I've just started my t-shirts business, and still its in the early stage and i wanted to sell more t-shirts, so I thought of building my own website, I have some knowledge in designing websites using Adobe Flash, so I designed a website, but I want to add online designing tool for clients to upload their artworks to add it on t-shirts, hats, mugs or any product I have.

But I cant afford hiring someone at the moment, but I'm willing to learn the application that can do so..

So is it possible to add such tool using adobe flash? or there is another program that is able to add such tool??

Thanks in advance,,,


----------



## printingray (Apr 4, 2012)

Yes application are present but you can use in custom CMS, these are also free as well. Make some budget to hire someone for a better site. Keep in mind you may add that app in your site but the URL structure you can make SEO friendly.


----------



## 7amasha (Sep 21, 2011)

printingray said:


> Yes application are present but you can use in custom CMS, these are also free as well. Make some budget to hire someone for a better site. Keep in mind you may add that app in your site but the URL structure you can make SEO friendly.


thanx for replying, I think CMS is like microsoft frontpage right? that i dont need to learn html code,, but how can i plugin the customization tool; the client can upload his artwork and place it on the t-shirt, and then automatically it is send to me to print!


----------



## codyjoe (May 6, 2013)

Your best option would be Open TShirts. Anything else will cost more and if you're looking for a free method you may be out of luck.


----------



## metalbone (Sep 7, 2013)

OpenTshirts Just like Codyjoe said. Its free unless you want to add some of their addons or have them set it up for. Takes a little while to get the hang of the admin side but the guys over at OpenTshirts are very helpful and have a great forum for any questions.

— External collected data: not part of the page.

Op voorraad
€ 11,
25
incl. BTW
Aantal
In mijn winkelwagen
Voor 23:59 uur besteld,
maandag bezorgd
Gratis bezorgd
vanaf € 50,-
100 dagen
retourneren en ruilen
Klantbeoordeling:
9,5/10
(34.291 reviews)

I am currently running it just in a basic format and it works very well and has cost me nothing. Of course I get free hositng as I am a server tech by day but cheap hosting can be found everywhere now a days.


----------



## estuffs (Nov 15, 2012)

Does anyone know if OpenTshirts – T-Shirt Design Website and Software can be integrated with wordpress? If not, are there any design software that can be? Thanks .


----------



## kondath (Dec 8, 2013)

7amasha said:


> Hi all,
> 
> I've just started my t-shirts business, and still its in the early stage and i wanted to sell more t-shirts, so I thought of building my own website, I have some knowledge in designing websites using Adobe Flash, so I designed a website, but I want to add online designing tool for clients to upload their artworks to add it on t-shirts, hats, mugs or any product I have.
> 
> ...


Halo friend,
Iam a person like.Everything I want to do myself as far as possible either to save money or to learn the knowledge.But from my experience i have understood that to save money if you do it yourself, first of all you will spend lot of time,secondly it wont be as perfect as a professional does.By spending lot of time on the project you are actualy loosing money. In the meantime you could concentrate on more sales and the marketting.

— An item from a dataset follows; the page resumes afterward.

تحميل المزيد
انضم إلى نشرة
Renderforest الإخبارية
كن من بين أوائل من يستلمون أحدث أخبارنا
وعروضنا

remember NOTHING IN THIS WORLD COMES FREE.EVEN WATER

ALI SAUDI ARABIA


----------



## codyjoe (May 6, 2013)

estuffs said:


> ...If not, are there any design software that can be? Thanks .


I would assume Open T-Shirts works with WordPress, I'm assuming their site is using a WordPress theme by the looks of it.

We personally use InkSoft and their Design Studio for all our customers on the web. See it in action.


----------



## Zippy Doodah (Jul 10, 2011)

codyjoe said:


> I would assume Open T-Shirts works with WordPress, I'm assuming their site is using a WordPress theme by the looks of it.
> 
> We personally use InkSoft and their Design Studio for all our customers on the web. See it in action.


No, openTshirts doesn't work with WordPress. It's a module for OpenCart. Best to check out the opentshirts web site for all the details. There is an older Stand-a-lone version, but it isn't being supported at this time, though you can get a lot of info about it from their forum. OpenCart/openTshirts is an un-beatable combination..


----------